__Data to process__
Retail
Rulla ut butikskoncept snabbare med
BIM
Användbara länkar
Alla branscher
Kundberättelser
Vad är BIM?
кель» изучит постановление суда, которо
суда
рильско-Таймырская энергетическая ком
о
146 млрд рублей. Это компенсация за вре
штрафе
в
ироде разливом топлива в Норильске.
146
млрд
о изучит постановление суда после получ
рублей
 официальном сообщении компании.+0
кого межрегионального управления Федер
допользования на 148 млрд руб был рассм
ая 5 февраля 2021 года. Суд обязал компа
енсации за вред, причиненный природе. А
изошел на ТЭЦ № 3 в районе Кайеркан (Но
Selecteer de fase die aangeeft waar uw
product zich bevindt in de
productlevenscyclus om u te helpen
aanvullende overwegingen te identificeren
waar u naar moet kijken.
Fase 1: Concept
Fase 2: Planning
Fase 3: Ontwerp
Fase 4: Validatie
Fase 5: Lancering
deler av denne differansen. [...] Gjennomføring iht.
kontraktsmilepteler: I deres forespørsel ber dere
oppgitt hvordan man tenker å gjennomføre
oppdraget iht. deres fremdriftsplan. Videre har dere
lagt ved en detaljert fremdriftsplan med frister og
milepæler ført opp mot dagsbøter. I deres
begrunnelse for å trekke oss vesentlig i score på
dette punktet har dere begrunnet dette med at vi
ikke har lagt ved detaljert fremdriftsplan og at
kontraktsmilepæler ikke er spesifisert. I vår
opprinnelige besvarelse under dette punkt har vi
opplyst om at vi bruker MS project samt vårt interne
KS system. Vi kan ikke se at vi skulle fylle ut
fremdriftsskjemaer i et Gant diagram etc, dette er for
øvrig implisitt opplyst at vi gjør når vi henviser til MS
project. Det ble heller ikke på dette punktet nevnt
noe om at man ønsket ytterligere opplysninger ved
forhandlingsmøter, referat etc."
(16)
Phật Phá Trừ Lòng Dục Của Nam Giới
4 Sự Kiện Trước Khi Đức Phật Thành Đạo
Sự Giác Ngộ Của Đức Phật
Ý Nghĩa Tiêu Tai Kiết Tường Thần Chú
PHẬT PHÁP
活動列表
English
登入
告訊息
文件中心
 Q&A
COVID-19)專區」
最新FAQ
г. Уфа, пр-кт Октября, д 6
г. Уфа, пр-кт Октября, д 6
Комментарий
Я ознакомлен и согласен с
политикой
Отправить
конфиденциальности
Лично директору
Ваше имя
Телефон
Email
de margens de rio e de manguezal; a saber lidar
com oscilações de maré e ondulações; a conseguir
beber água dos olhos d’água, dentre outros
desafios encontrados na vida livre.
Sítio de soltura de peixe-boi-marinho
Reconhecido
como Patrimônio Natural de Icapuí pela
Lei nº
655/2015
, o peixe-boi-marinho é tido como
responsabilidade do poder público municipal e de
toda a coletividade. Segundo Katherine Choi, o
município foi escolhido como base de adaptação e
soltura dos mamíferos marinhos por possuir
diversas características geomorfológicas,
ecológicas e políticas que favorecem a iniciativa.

__Task to complete__
All that is wanted is an exact copy of the lines from the line holding "soltura dos mamíferos marinhos por possuir" through the end of the material above, including both.

__Solved problem__
soltura dos mamíferos marinhos por possuir
diversas características geomorfológicas,
ecológicas e políticas que favorecem a iniciativa.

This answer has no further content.